**DATA**:
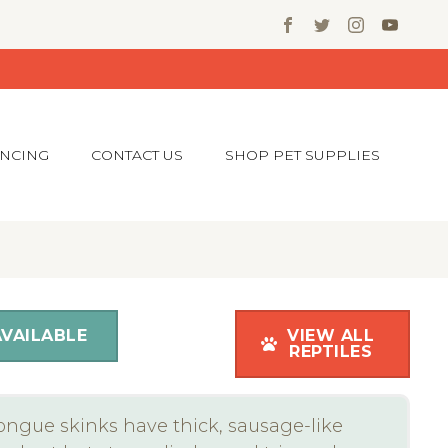
ANCING
CONTACT US
SHOP PET SUPPLIES
AVAILABLE
VIEW ALL
REPTILES
ongue skinks have thick, sausage-like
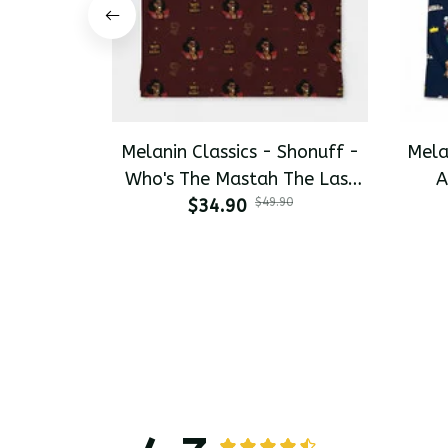
Melanin Classics - Shonuff -
Mela
Who's The Mastah The Last
A
Dragon All-Day Polo
$34.90
$49.90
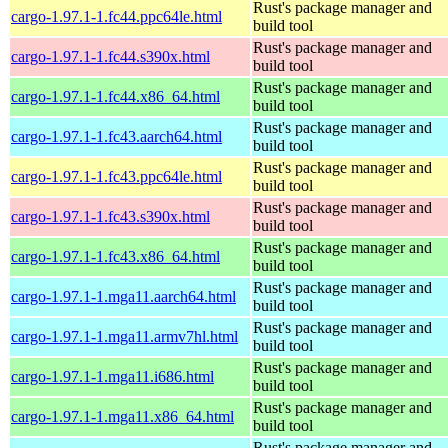
Rust's package manager and
cargo-1.97.1-1.fc44.ppc64le.html
build tool
Rust's package manager and
cargo-1.97.1-1.fc44.s390x.html
build tool
Rust's package manager and
cargo-1.97.1-1.fc44.x86_64.html
build tool
Rust's package manager and
cargo-1.97.1-1.fc43.aarch64.html
build tool
Rust's package manager and
cargo-1.97.1-1.fc43.ppc64le.html
build tool
Rust's package manager and
cargo-1.97.1-1.fc43.s390x.html
build tool
Rust's package manager and
cargo-1.97.1-1.fc43.x86_64.html
build tool
Rust's package manager and
cargo-1.97.1-1.mga11.aarch64.html
build tool
Rust's package manager and
cargo-1.97.1-1.mga11.armv7hl.html
build tool
Rust's package manager and
cargo-1.97.1-1.mga11.i686.html
build tool
Rust's package manager and
cargo-1.97.1-1.mga11.x86_64.html
build tool
Rust's package manager and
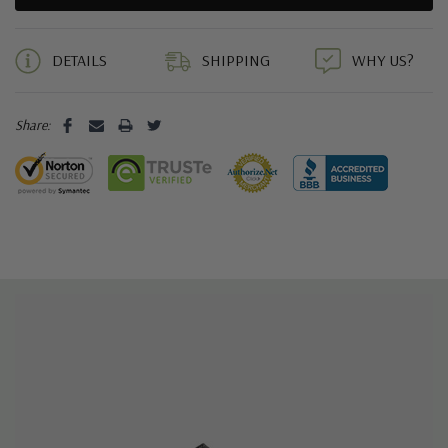
5 customers are viewing this product
DETAILS
SHIPPING
WHY US?
Share:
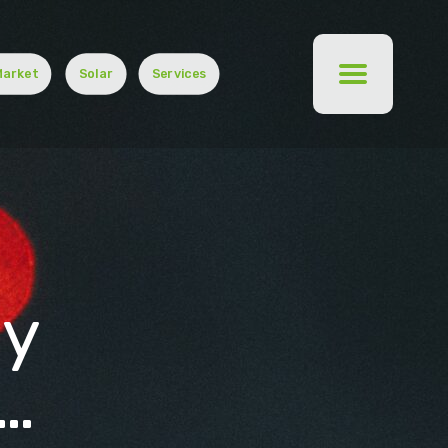
Market
Solar
Services
gy
…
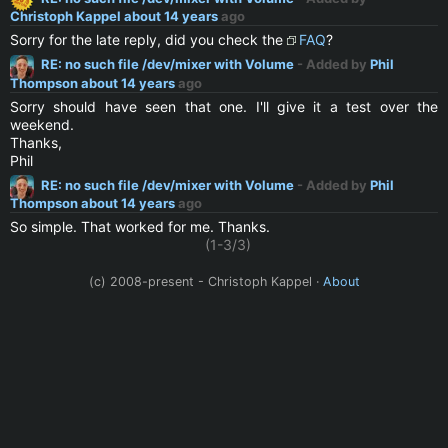
Christoph Kappel
about 14 years
ago
Sorry for the late reply, did you check the
FAQ
?
RE: no such file /dev/mixer with Volume
- Added by
Phil
Thompson
about 14 years
ago
Sorry should have seen that one. I'll give it a test over the
weekend.
Thanks,
Phil
RE: no such file /dev/mixer with Volume
- Added by
Phil
Thompson
about 14 years
ago
So simple. That worked for me. Thanks.
(1-3/3)
(c) 2008-present - Christoph Kappel ·
About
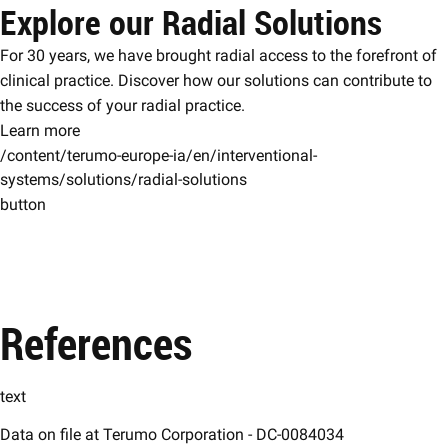
Explore our Radial Solutions
For 30 years, we have brought radial access to the forefront of
clinical practice. Discover how our solutions can contribute to
the success of your radial practice.
Learn more
/content/terumo-europe-ia/en/interventional-
systems/solutions/radial-solutions
button
References
text
Data on file at Terumo Corporation - DC-0084034​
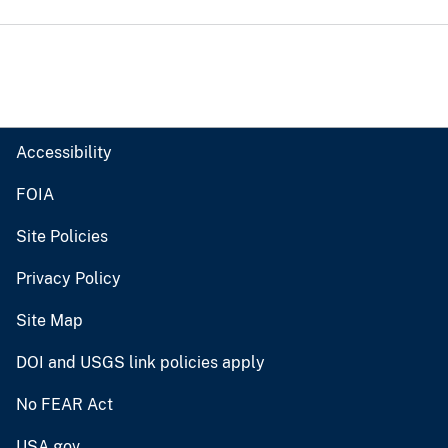
Accessibility
FOIA
Site Policies
Privacy Policy
Site Map
DOI and USGS link policies apply
No FEAR Act
USA.gov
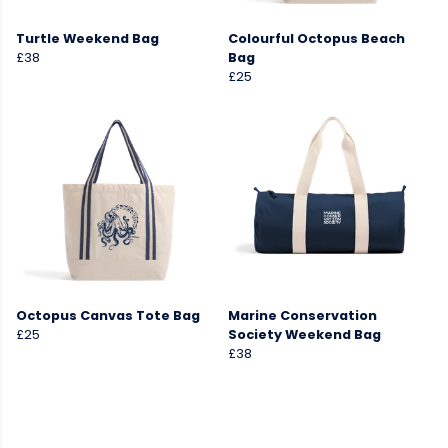
Turtle Weekend Bag
Colourful Octopus Beach
£38
Bag
£25
Octopus Canvas Tote Bag
Marine Conservation
£25
Society Weekend Bag
£38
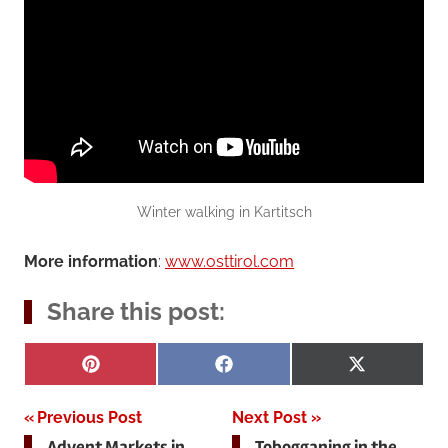
Winter walking in Kartitsch
More information
:
www.osttirol.com
Share this post:
Share
Share
Share
Pinterest
Facebook
X
on
on
on
(Twitter)
Post
Previous Post
Next Post
Advent Markets in
Tobogganing in the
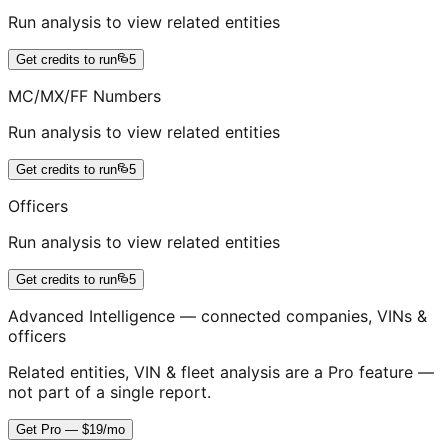
Run analysis to view related entities
Get credits to run
5
MC/MX/FF Numbers
Run analysis to view related entities
Get credits to run
5
Officers
Run analysis to view related entities
Get credits to run
5
Advanced Intelligence — connected companies, VINs &
officers
Related entities, VIN & fleet analysis are a Pro feature —
not part of a single report.
Get Pro — $19/mo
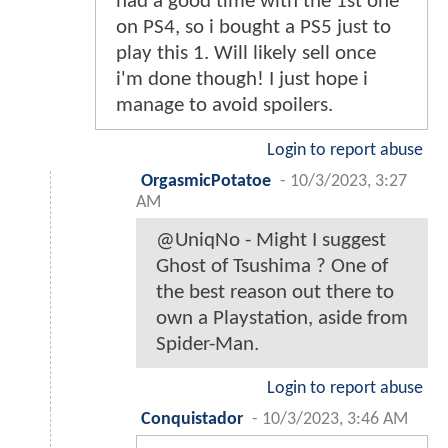
had a good time with the 1st one
on PS4, so i bought a PS5 just to
play this 1. Will likely sell once
i'm done though! I just hope i
manage to avoid spoilers.
Login to report abuse
OrgasmicPotatoe
-
10/3/2023, 3:27
AM
@UniqNo - Might I suggest
Ghost of Tsushima ? One of
the best reason out there to
own a Playstation, aside from
Spider-Man.
Login to report abuse
Conquistador
-
10/3/2023, 3:46 AM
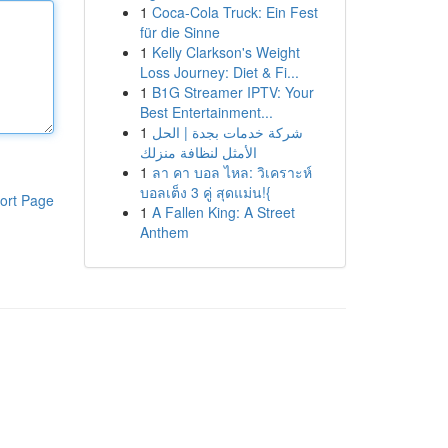
1
Coca-Cola Truck: Ein Fest
für die Sinne
1
Kelly Clarkson's Weight
Loss Journey: Diet & Fi...
1
B1G Streamer IPTV: Your
Best Entertainment...
1
شركة خدمات بجدة | الحل
الأمثل لنظافة منزلك
1
ลา คา บอล ไหล: วิเคราะห์
บอลเต็ง 3 คู่ สุดแม่น!{
ort Page
1
A Fallen King: A Street
Anthem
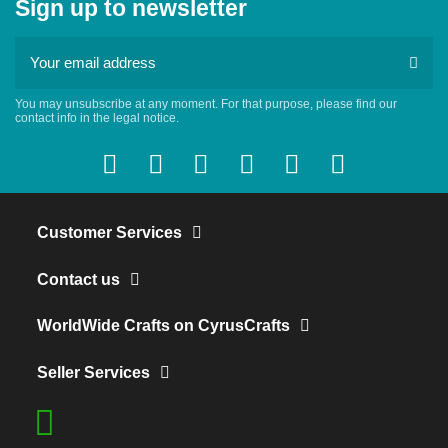
Sign up to newsletter
You may unsubscribe at any moment. For that purpose, please find our
contact info in the legal notice.
Customer Services
Contact us
WorldWide Crafts on CyrusCrafts
Seller Services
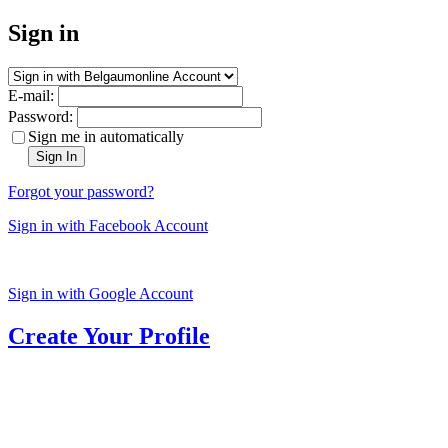
Sign in
E-mail:
Password:
Sign me in automatically
Sign In
Forgot your password?
Sign in with Facebook Account
Sign in with Google Account
Create Your Profile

**WHAT YOU HAVE TO DO**:
If a line of the data above contains "Account", copy it out.

**RESPONSE TO THIS EXERCISE**:
Sign in with Facebook Account
Sign in with Google Account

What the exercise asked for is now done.